The seventh anniversary of Doctor Who’s return to television screens has been marked today with the release by the BBC of its first official 2012 trailer.
Today, 26 March, is seven years since the start of 21st-century Doctor Who – when the world’s longest-running science-fiction TV series moved into a new era.
To mark the occasion, the first official trailer for the 2012 run of episodes has been released by BBC America. The trailer, which includes scenes from the first couple of episodes of the new series, majors on footage from the recent filming that took place in Spain.
The Good, the Bad and the Doctor
The episode itself is set in America’s Wild West, with filming having taken place in and around the Spanish town that was used for the 1960’s Sergio Leone-directed Spaghetti Westerns that starred Clint Eastwood as the “Man With No Name”.
The trailer actually premiered over the weekend to attendees of the Doctor Who Convention, in Cardiff – the first official BBC convention since the one held almost 30 years ago, in 1983, to celebrate the show’s 20th anniversary.
Since its return in 2005, the Doctor has been played by four actors. Christopher Eccleston was the Ninth Doctor (2005), David Tennant the Tenth (2005–10) and Matt Smith the Eleventh (2010–present). Peter Davison – who played the Fifth Doctor from 1981–4 – reprised his role in a one-off mini-episode, Steven Moffat’s Time Crash, in 2007.
The first episode of 21st-century-revived Doctor Who, Rose, was written by Russell T Davies. It starred Christopher Eccleston as the Doctor and Billie Piper as Rose Tyler. Although, at the time, many UK television pundits believed the revived show would fail, the episode was watched by a staggering 11 million viewers, and over the last seven years the show has gone from a cult favourite to the BBC’s flagship drama.

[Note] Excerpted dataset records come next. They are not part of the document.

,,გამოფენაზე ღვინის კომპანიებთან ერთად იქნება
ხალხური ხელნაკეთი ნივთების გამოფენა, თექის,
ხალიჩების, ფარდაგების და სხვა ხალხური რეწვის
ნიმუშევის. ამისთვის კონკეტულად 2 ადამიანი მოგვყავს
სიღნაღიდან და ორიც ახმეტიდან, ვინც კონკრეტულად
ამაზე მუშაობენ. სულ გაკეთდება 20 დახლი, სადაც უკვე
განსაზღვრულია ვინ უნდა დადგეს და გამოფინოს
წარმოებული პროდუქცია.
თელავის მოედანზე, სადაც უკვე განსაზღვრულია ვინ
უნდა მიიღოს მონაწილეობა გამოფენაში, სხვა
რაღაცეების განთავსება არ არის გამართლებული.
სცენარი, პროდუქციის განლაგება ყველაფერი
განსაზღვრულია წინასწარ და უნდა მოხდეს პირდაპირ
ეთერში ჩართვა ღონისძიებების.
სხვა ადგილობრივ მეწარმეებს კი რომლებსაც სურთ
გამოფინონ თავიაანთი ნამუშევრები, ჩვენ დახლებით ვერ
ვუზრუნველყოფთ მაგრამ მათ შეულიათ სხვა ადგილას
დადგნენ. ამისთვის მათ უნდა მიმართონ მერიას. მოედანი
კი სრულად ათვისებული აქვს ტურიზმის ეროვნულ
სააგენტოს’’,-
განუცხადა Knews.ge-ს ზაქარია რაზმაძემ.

The first-ever episode of Doctor Who – An Unearthly Child – was broadcast on Saturday, 23 November 1963. Written by Anthony Coburn, the story starred William Hartnell as the Doctor. His companions were played by Carole Ann Ford (Susan Foreman), William Russell (Ian Chesterton) and Jacqueline Hill (Barbara Wright).
At the time, the series got off to a rather shaky start. With its debut having taken place the day after the assassination of America’s President John F. Kennedy, the BBC decided to repeat it the following Saturday, immediately before the second episode went out. Critical response to the new series was summed up by a review that appeared in the Guardian two days later. Of the first episode, Mary Crozier wrote, “[T]he space and time serial has fallen off badly soon after getting underway […] there was little to thrill.” She went on to describe the second episode as “a depressing sequel […] ludicrous”.

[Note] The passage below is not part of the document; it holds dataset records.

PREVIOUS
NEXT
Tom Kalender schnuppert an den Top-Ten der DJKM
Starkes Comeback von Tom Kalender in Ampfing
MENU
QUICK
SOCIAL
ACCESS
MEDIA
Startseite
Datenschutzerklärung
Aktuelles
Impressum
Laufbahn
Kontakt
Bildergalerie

Six episodes of the seventh series will be broadcast towards the end of 2012, with the remaining eight episodes to follow in early 2013. The series will see the departure of Amy and Rory Pond (played by Karen Gillan and Arthur Darvill) and the introduction, in the Christmas special, of a new companion, to be played by Jenna-Louise Coleman.
Of the 50th anniversary itself, the BBC are remaining tight-lipped, although Moffat has previously promised “there will be more episodes of Doctor Who than we’ve ever had”. And, with the anniversary itself falling on a Saturday, expectations are high for any run of episodes to include a special on 23 November itself.